=== The task ===
Pull every line of the entries that has the word "yang".

=== Input data ===
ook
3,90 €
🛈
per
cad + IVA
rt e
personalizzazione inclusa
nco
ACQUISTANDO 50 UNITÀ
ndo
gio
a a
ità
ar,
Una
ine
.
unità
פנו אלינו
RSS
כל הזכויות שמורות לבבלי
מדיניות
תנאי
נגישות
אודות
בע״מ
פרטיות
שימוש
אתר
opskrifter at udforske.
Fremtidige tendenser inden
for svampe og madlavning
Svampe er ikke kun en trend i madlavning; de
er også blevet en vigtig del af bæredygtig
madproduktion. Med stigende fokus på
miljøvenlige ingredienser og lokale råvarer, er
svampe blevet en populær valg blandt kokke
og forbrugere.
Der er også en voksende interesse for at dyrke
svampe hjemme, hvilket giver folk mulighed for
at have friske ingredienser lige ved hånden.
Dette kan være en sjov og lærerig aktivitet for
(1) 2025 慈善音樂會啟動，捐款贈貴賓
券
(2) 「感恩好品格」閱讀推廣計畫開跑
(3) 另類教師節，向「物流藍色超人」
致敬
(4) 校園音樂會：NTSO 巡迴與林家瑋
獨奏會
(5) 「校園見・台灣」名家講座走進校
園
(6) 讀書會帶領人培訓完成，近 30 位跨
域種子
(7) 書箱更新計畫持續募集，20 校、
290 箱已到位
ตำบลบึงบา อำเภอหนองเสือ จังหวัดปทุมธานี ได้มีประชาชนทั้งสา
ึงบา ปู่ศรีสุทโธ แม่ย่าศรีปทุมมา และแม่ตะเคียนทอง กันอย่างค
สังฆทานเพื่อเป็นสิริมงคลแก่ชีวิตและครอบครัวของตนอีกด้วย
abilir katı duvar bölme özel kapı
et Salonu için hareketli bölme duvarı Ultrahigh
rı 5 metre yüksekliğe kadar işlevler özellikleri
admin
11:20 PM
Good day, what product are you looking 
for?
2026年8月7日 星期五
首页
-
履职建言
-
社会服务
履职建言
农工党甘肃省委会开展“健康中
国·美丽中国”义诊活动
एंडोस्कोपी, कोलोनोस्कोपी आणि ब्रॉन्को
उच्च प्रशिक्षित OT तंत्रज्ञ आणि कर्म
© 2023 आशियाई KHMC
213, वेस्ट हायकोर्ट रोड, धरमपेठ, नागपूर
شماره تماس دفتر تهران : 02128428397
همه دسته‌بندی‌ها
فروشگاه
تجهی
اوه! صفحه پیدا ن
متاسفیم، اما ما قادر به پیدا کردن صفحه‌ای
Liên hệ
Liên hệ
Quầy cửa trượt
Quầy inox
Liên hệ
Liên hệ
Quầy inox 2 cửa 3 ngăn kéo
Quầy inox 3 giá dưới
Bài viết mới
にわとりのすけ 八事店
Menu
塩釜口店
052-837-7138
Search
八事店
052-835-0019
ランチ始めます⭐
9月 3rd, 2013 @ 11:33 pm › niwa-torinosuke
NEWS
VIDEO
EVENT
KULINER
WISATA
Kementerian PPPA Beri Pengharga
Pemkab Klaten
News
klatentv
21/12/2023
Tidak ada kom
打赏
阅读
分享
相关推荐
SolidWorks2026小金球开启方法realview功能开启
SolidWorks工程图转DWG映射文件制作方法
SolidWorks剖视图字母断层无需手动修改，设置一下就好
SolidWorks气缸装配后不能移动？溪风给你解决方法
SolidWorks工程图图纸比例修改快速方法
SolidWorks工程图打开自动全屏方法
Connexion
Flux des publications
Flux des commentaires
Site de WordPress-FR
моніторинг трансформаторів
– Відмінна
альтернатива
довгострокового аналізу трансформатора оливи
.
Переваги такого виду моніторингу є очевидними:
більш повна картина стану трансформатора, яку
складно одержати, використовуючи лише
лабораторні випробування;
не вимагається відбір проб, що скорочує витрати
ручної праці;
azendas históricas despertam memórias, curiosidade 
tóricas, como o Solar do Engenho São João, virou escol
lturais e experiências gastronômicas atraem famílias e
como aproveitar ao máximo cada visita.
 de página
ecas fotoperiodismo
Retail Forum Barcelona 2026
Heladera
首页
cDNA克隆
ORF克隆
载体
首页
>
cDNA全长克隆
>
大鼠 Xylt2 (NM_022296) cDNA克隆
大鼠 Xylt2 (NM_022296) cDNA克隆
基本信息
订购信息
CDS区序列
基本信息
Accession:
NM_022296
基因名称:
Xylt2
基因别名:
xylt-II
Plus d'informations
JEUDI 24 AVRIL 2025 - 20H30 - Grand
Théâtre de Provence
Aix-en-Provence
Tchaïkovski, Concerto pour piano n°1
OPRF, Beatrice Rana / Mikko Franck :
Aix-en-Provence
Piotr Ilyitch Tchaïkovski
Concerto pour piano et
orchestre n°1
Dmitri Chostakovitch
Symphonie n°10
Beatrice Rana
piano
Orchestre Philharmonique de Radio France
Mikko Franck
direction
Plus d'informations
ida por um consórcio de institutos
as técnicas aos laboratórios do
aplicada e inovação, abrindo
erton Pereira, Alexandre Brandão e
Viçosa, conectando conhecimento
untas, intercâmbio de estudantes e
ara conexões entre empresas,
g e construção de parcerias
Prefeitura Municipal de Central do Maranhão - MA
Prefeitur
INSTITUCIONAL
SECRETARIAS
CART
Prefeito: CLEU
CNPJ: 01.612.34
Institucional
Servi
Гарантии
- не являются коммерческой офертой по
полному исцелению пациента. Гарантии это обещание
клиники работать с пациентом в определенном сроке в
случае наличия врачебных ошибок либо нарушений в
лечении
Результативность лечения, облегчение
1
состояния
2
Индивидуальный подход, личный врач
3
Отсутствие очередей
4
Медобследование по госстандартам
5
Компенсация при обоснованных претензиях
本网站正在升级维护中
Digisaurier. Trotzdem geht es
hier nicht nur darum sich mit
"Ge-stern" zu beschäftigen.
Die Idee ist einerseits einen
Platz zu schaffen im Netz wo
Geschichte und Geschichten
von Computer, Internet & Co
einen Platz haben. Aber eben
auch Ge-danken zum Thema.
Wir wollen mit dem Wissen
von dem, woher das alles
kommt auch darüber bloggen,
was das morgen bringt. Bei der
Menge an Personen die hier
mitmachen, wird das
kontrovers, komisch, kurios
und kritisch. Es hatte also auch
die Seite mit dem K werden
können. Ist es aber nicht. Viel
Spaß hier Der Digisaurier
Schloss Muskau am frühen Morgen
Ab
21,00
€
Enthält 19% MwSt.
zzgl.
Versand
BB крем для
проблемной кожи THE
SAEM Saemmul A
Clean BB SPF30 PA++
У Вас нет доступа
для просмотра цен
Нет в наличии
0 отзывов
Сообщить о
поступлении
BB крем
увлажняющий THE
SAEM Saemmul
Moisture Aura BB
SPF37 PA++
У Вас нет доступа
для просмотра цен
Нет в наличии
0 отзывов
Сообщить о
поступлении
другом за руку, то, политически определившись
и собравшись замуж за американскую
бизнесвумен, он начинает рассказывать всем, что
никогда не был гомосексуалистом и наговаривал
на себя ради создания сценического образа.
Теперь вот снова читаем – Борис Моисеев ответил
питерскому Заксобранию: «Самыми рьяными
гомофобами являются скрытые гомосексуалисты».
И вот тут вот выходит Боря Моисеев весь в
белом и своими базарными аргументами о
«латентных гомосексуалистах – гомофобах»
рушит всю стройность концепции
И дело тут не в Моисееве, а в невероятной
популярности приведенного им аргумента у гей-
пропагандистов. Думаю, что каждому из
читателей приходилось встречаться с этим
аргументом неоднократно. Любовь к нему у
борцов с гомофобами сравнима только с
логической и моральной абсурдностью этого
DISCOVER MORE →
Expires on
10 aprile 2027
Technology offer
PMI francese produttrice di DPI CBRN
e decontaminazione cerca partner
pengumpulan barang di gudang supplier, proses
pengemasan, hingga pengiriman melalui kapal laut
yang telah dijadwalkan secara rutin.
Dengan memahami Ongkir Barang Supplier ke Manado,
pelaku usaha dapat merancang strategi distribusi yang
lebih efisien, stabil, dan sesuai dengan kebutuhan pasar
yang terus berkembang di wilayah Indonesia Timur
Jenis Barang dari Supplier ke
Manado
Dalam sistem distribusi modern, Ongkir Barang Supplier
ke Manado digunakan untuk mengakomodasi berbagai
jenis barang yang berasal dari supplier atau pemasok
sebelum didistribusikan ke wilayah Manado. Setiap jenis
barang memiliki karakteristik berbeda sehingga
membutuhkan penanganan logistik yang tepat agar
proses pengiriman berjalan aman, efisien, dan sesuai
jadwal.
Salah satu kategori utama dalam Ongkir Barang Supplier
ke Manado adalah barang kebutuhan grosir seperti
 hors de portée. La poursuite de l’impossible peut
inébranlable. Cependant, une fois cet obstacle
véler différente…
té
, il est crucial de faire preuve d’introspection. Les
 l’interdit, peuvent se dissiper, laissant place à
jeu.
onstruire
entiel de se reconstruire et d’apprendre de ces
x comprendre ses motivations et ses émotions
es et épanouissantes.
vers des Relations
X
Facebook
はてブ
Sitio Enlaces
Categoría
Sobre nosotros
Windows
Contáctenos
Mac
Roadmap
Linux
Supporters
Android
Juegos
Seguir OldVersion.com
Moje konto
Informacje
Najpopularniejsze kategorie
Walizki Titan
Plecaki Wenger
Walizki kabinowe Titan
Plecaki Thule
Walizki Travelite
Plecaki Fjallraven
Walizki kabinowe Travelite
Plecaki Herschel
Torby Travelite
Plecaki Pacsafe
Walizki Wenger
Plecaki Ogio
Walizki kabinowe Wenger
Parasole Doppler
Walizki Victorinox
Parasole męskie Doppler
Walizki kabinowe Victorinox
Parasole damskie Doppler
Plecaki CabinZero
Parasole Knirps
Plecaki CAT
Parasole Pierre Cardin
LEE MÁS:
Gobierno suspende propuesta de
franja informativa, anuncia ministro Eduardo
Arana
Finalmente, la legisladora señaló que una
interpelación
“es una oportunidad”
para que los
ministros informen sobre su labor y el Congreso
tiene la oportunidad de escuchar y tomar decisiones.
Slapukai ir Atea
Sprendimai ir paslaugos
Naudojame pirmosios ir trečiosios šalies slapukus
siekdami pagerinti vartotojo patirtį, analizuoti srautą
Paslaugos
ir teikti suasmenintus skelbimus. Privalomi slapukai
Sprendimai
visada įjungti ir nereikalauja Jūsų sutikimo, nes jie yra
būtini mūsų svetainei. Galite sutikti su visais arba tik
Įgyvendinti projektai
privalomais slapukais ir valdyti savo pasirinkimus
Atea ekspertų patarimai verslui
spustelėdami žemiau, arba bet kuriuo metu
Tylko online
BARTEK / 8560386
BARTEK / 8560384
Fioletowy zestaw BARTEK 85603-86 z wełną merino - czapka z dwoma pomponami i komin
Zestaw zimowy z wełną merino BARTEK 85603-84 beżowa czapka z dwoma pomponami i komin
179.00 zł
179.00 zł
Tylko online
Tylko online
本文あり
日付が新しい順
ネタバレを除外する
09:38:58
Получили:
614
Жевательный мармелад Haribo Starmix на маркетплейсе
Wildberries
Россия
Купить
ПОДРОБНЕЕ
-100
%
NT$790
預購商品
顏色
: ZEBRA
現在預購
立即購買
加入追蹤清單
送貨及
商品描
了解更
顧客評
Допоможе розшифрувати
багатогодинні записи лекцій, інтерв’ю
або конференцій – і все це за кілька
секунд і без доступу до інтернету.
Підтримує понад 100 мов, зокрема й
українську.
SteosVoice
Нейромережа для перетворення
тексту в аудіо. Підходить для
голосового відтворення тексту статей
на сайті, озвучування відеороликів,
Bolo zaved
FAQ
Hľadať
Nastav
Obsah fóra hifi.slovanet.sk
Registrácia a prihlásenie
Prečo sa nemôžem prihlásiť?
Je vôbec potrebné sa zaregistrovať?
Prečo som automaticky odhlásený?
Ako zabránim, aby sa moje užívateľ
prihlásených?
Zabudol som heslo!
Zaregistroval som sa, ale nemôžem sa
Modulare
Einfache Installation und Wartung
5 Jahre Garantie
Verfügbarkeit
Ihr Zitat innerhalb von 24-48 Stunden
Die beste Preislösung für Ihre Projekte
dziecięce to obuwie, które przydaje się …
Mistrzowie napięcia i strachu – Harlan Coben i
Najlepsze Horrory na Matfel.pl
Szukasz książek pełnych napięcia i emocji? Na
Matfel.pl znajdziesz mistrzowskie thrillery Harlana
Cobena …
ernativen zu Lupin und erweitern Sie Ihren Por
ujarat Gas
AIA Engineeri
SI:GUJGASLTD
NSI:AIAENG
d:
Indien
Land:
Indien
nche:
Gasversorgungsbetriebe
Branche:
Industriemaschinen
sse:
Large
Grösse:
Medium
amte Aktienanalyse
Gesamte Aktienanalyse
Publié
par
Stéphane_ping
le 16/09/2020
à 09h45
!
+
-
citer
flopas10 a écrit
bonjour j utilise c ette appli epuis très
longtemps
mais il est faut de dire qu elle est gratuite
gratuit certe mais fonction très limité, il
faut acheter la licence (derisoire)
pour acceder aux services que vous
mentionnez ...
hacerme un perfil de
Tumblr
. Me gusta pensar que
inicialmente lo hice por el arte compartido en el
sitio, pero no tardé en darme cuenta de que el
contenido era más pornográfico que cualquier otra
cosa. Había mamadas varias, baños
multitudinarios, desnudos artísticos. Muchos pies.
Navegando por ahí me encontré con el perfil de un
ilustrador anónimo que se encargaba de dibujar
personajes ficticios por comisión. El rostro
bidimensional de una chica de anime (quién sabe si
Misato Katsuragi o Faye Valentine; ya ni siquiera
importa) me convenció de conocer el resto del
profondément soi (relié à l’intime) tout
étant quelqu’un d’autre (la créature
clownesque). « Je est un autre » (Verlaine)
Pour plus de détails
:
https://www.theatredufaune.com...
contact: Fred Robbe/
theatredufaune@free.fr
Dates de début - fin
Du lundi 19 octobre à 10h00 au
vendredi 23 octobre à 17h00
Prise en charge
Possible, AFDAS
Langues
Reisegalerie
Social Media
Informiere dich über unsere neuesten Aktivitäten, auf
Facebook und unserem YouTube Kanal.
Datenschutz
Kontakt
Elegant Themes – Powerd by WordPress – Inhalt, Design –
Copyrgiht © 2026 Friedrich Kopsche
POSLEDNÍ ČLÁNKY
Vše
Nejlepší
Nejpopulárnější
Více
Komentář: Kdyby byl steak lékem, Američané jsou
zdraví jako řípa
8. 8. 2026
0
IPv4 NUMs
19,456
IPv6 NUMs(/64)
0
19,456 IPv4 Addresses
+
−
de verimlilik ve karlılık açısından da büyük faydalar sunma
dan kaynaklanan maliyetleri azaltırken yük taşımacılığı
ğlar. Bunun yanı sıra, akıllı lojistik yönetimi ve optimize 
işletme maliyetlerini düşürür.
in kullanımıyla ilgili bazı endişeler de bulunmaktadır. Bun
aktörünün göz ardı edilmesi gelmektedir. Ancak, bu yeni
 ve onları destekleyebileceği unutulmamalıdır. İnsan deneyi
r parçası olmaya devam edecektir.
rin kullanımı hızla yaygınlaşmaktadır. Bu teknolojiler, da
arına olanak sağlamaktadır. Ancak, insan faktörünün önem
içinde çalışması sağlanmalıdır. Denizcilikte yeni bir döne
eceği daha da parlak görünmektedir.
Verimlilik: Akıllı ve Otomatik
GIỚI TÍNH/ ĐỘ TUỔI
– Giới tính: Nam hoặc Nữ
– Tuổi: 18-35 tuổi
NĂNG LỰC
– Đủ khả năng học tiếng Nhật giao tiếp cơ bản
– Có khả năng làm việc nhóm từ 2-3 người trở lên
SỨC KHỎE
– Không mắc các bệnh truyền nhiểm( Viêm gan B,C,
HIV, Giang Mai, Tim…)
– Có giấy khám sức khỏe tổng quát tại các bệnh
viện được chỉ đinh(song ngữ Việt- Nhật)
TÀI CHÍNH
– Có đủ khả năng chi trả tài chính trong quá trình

=== Written response ===
yang telah dijadwalkan secara rutin.
pelaku usaha dapat merancang strategi distribusi yang
yang terus berkembang di wilayah Indonesia Timur
jenis barang yang berasal dari supplier atau pemasok
membutuhkan penanganan logistik yang tepat agar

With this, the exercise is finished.